EXERCISE OBJECTIVE — The answer must be an exact transcription of the lines below from the first through the one containing "03 Luglio 2026", with the pictures left out; please add nothing else.

Extracted page text data:
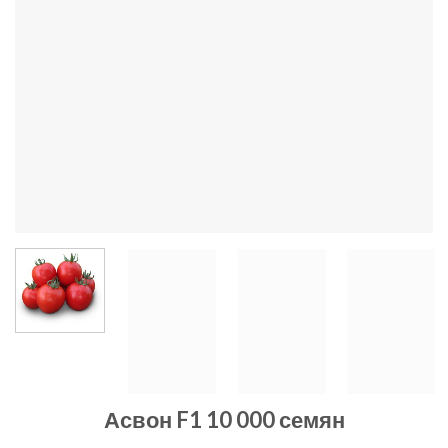
Асвон F1 10 000 семян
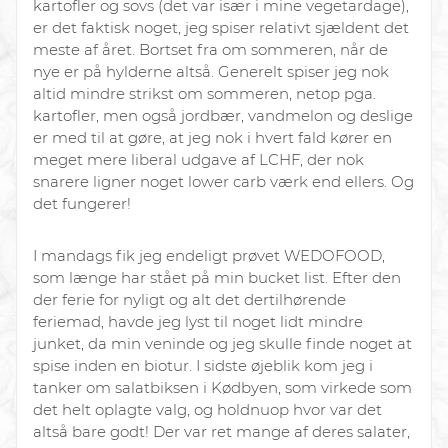
kartofler og sovs (det var især i mine vegetardage),
er det faktisk noget, jeg spiser relativt sjældent det
meste af året. Bortset fra om sommeren, når de
nye er på hylderne altså. Generelt spiser jeg nok
altid mindre strikst om sommeren, netop pga.
kartofler, men også jordbær, vandmelon og deslige
er med til at gøre, at jeg nok i hvert fald kører en
meget mere liberal udgave af LCHF, der nok
snarere ligner noget lower carb værk end ellers. Og
det fungerer!
I mandags fik jeg endeligt prøvet WEDOFOOD,
som længe har stået på min bucket list. Efter den
der ferie for nyligt og alt det dertilhørende
feriemad, havde jeg lyst til noget lidt mindre
junket, da min veninde og jeg skulle finde noget at
spise inden en biotur. I sidste øjeblik kom jeg i
tanker om salatbiksen i Kødbyen, som virkede som
det helt oplagte valg, og
holdnuop
hvor var det
altså bare godt! Der var ret mange af deres salater,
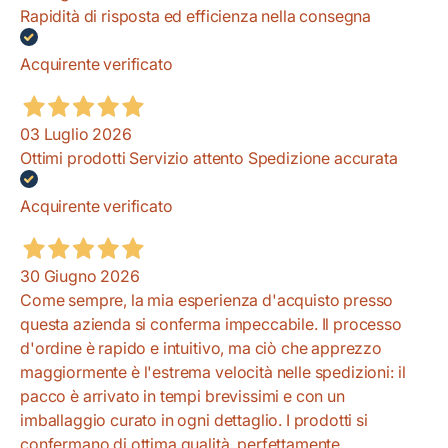
Rapidità di risposta ed efficienza nella consegna
Acquirente verificato
03 Luglio 2026
Ottimi prodotti Servizio attento Spedizione accurata
Acquirente verificato
30 Giugno 2026
Come sempre, la mia esperienza d'acquisto presso
questa azienda si conferma impeccabile. Il processo
d'ordine è rapido e intuitivo, ma ciò che apprezzo
maggiormente è l'estrema velocità nelle spedizioni: il
pacco è arrivato in tempi brevissimi e con un
imballaggio curato in ogni dettaglio. I prodotti si
confermano di ottima qualità, perfettamente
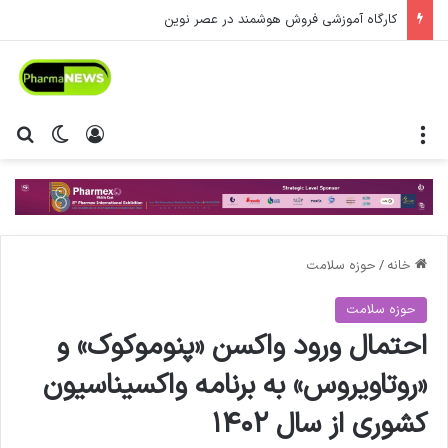
کارگاه آموزشی فروش هوشمند در عصر نوین
منو
ورود
تغییر پ
جس
خانه
/
حوزه سلامت
حوزه سلامت
احتمال ورود واکسن «پنوموکوک» و
«روتاویروس» به برنامه واکسیناسیون
کشوری از سال ۱۴۰۲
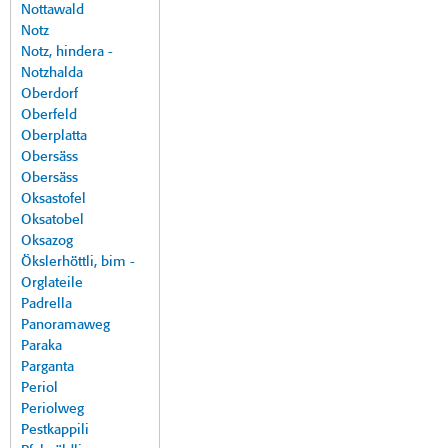
Nottawald
Notz
Notz, hindera -
Notzhalda
Oberdorf
Oberfeld
Oberplatta
Obersäss
Obersäss
Oksastofel
Oksatobel
Oksazog
Ökslerhöttli, bim -
Orglateile
Padrella
Panoramaweg
Paraka
Parganta
Periol
Periolweg
Pestkappili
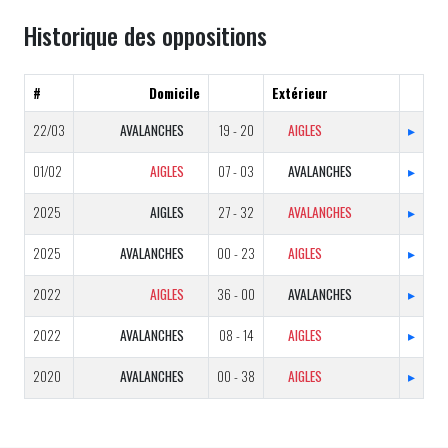
Historique des oppositions
#
Domicile
Extérieur
22/03
AVALANCHES
19 - 20
AIGLES
▸
01/02
AIGLES
07 - 03
AVALANCHES
▸
2025
AIGLES
27 - 32
AVALANCHES
▸
2025
AVALANCHES
00 - 23
AIGLES
▸
2022
AIGLES
36 - 00
AVALANCHES
▸
2022
AVALANCHES
08 - 14
AIGLES
▸
2020
AVALANCHES
00 - 38
AIGLES
▸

ANSWER SPACE —
Асвон F1 10 000 семян
kartofler og sovs (det var især i mine vegetardage),
er det faktisk noget, jeg spiser relativt sjældent det
meste af året. Bortset fra om sommeren, når de
nye er på hylderne altså. Generelt spiser jeg nok
altid mindre strikst om sommeren, netop pga.
kartofler, men også jordbær, vandmelon og deslige
er med til at gøre, at jeg nok i hvert fald kører en
meget mere liberal udgave af LCHF, der nok
snarere ligner noget lower carb værk end ellers. Og
det fungerer!
I mandags fik jeg endeligt prøvet WEDOFOOD,
som længe har stået på min bucket list. Efter den
der ferie for nyligt og alt det dertilhørende
feriemad, havde jeg lyst til noget lidt mindre
junket, da min veninde og jeg skulle finde noget at
spise inden en biotur. I sidste øjeblik kom jeg i
tanker om salatbiksen i Kødbyen, som virkede som
det helt oplagte valg, og
holdnuop
hvor var det
altså bare godt! Der var ret mange af deres salater,
Rapidità di risposta ed efficienza nella consegna
Acquirente verificato
03 Luglio 2026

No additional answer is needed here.